Developing Advanced 3D Object Detection for Autonomous Vehicles

Members can download this article in PDF format.

What you’ll learn:

What is the optimal approach for 3D object detection?
How and why the datasets and metrics generated by academia may not be the best tools for developing real-world applications such as 3DOD.

3D object detection (3DOD) is central to real-world vision systems and a critical component in the development of perception capabilities for autonomous vehicles (AVs) and mobile autonomous robots. Real-time 3DOD performed at the frame rates required by AVs presents a very difficult engineering problem, though, because it demands significant computing resources from resource-constrained systems. Constraints in AVs include cost, size, power consumption, performance, and accuracy.

While developing 3DOD capabilities for Recogni’s machine-learning (ML) perception chip—an embedded inference engine designed specifically for vehicles and robots—the engineering team developed a software architecture based on inputs from a high-resolution, high-dynamic-range (HDR), high-frame-rate stereo camera pair that meets the unique constraints and requirements for AV-based systems while delivering excellent accuracy.

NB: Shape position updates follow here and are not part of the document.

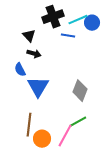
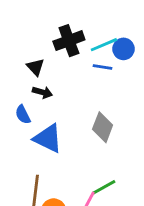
blue line: (68, 36) -> (103, 67), moved
blue triangle: (38, 87) -> (48, 138), turned -35
gray diamond: (80, 91) -> (103, 127), moved

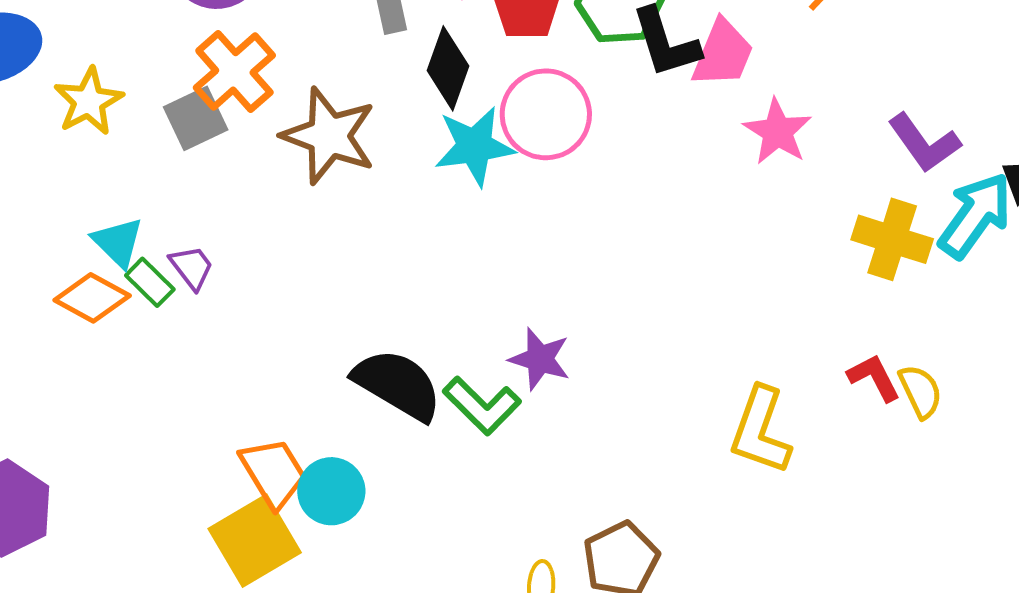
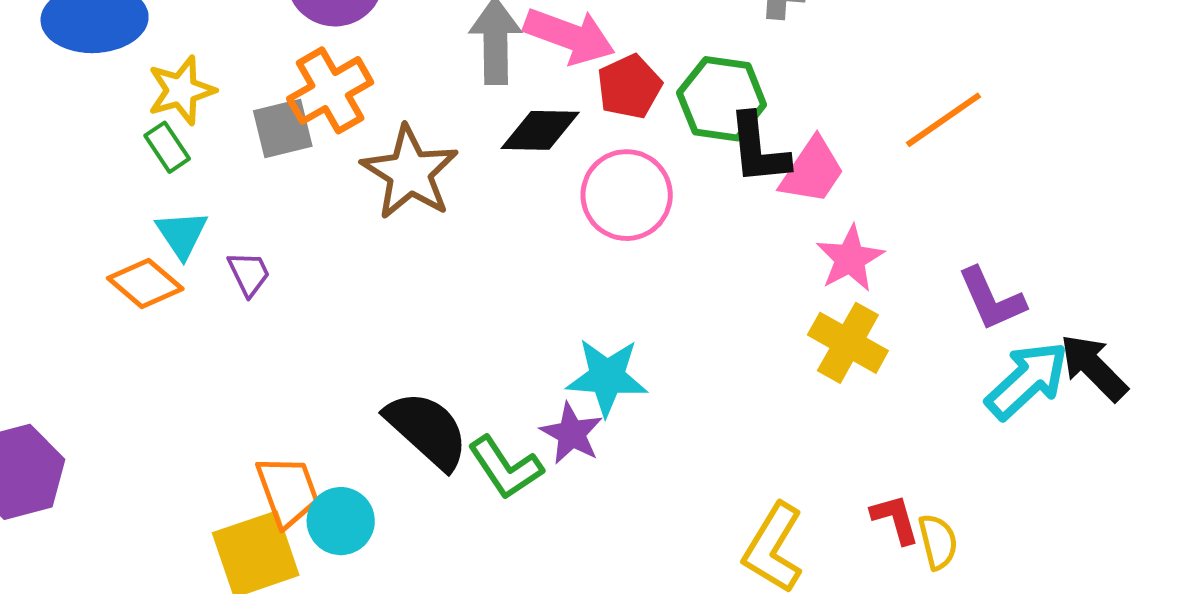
black diamond: (448, 68) -> (540, 130), turned 60
cyan star: (474, 146) -> (607, 377), moved
yellow cross: (892, 239) -> (848, 343), moved
green rectangle: (150, 282) -> (167, 147), moved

Recogni’s end goal is to develop highly accurate, AI-based perception for AVs. The company’s experience in developing an architecture to reach this goal illustrates the significant differences between conventional and general-purpose versus purpose-built approaches that yield high throughput, low latency, and low power implementation.

One key decision that drove the architectural design for the ML perception system was to use a stereo pair of high-resolution video cameras as the sole inputs for the system. Although 3D LiDAR sensors are frequently paired with stereo cameras to implement perception systems, LiDAR sensors remain expensive. Thus, implementing machine perception with the required performance and accuracy using only a high-resolution stereo camera pair can deliver significant cost savings.

Picking a 3DOD Approach

Recogni’s team evaluated several approaches for stereo 3DOD and ultimately developed their own approach for high accuracy and throughput as a single-shot stereo 3D detection network. The left and right image streams from a stereo video camera pair provide the only inputs to the architecture.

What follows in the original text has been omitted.